The Deep Roots of Disdain for Black Political LeadersRoundup
tags: racism, African American history, political history, government
Carole Emberton is associate professor of history at the University at Buffalo who specializes in the Civil War era. Follow on Twitter @CaroleEmberton
In his new book, “Disloyal,” President Trump’s former personal attorney Michael Cohen claims his former boss holds “a very low opinion of all black folks.” According to Cohen, the president once asked, “Tell me one country run by a black person that isn’t a s---hole.” Given his notorious personal hatred of his predecessor, Barack Obama, Trump might include the United States, under Obama’s leadership, as one such country.

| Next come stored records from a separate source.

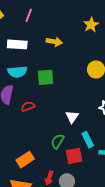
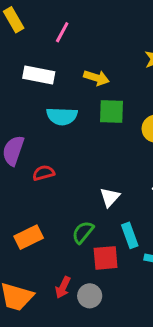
cyan semicircle: (17, 72) -> (62, 116), moved
green square: (46, 77) -> (112, 111), moved
orange rectangle: (25, 160) -> (29, 237), moved

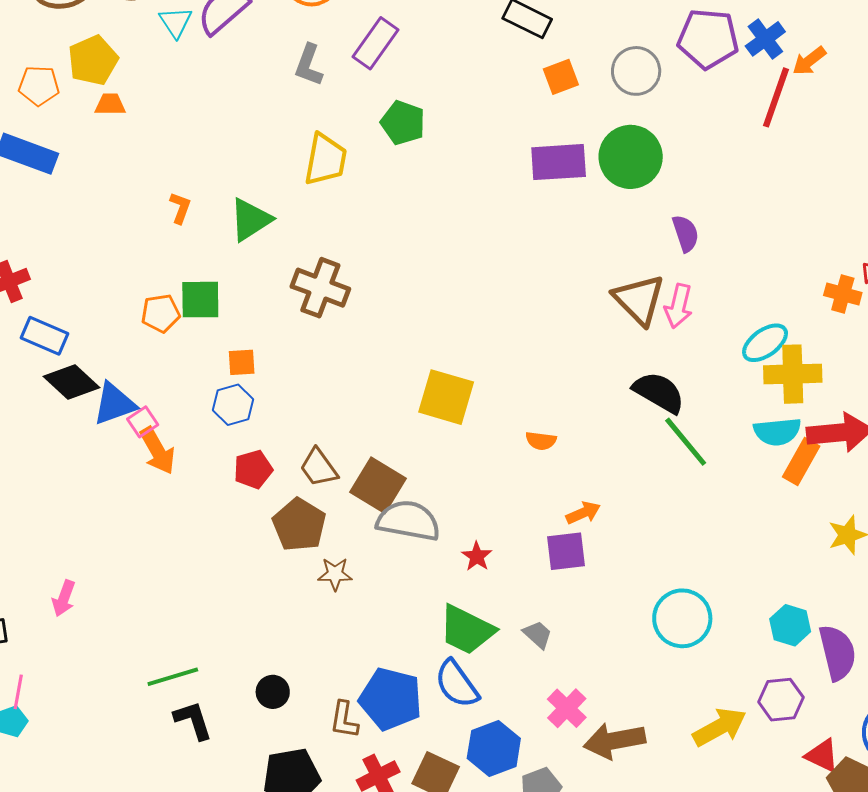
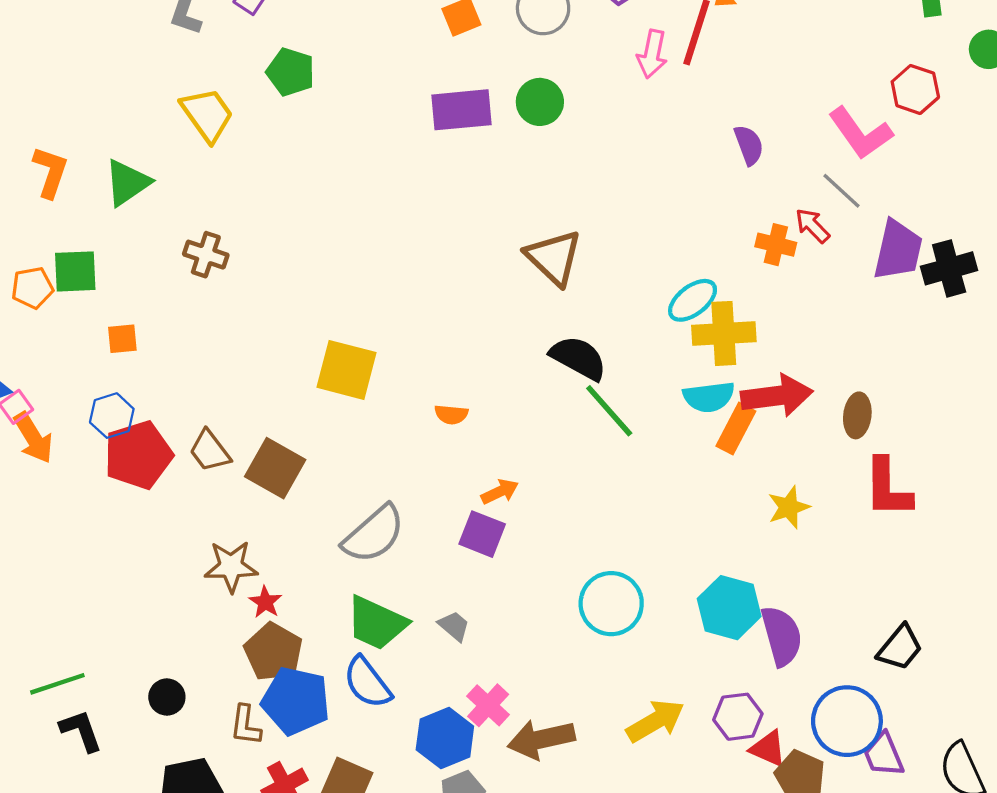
green circle: (631, 157) -> (540, 102), size x0.7
yellow trapezoid: (325, 159) -> (207, 115), turned -44
orange L-shape: (180, 208) -> (50, 172), size x1.5
purple semicircle: (686, 233) -> (749, 145), moved
brown cross: (320, 288) -> (206, 255), size x0.7
pink arrow: (679, 306) -> (652, 54), moved
blue hexagon: (233, 405) -> (112, 416), moved
red pentagon: (253, 469) -> (138, 455), size x1.6
gray semicircle: (408, 521) -> (374, 534), moved, turned 130
brown pentagon: (299, 525) -> (273, 652), moved
purple square: (566, 551) -> (482, 534), turned 30
red star: (477, 556) -> (265, 602), moved
brown star: (335, 574) -> (231, 566), size x1.4
cyan hexagon: (790, 625) -> (729, 608), size x1.4
purple hexagon: (781, 700) -> (738, 717), moved
blue hexagon: (494, 748) -> (445, 738), moved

But Trump’s apparent disdain for Black political leaders goes far beyond his own feelings about Obama. The idea that Black people are unfit for leadership or policymaking has deep roots in American history. A product of proslavery thinking that justified the enslavement of millions of African-descended people in the United States for more than 300 years, the belief that Black people were intellectually and morally inferior became the sine qua non of the White supremacist backlash that toppled Reconstruction. The idea had a very specific goal: to replace efforts to extend political and civil rights to formerly enslaved people with campaigns to violently rescind them.
Justifications for slavery had long included the argument that Black people were incapable of taking care of themselves. Slavery’s apologists, including many of this country’s founders, presented enslaved people as childlike, at best, or just plain stupid. Either way, they argued Black people were not just unsuited for freedom, but also they benefited from the kind of care and instruction White enslavers ostensibly provided them.
In addition to arguing Black people were “dull and tasteless,” a sign of their intellectual inferiority, Thomas Jefferson also believed they were incapable of spousal or parental love and felt only the basest sexual desire. While Jefferson may have lamented slavery’s existence in the new American nation, saying it was like “holding a wolf by the ears,” his political successors, men like Vice President and Sen. John C. Calhoun, embraced slavery as the nation’s salvation. In 1837, a decade after Jefferson’s death, Calhoun declared slavery “a positive good” because it instilled in Black people a sense of Christian duty and discipline, along with other attributes he believed they lacked.
Samuel Cartwright, a Louisiana physician who relied on pseudoscientific “evidence” to argue for Black inferiority, wrote that Black people were “like children [who] require government in everything … or they will run into excesses.” According to Cartwright, who relied on now debunked phrenological studies popular in the 19th century, Black people suffered a “deficiency of cerebral matter” that left them incapable of independent thought and prone to a host of bad behaviors, such as lying, stealing and running away from their enslavers.
Ideas such as these formed the foundation of proslavery ideology in the years before the Civil War.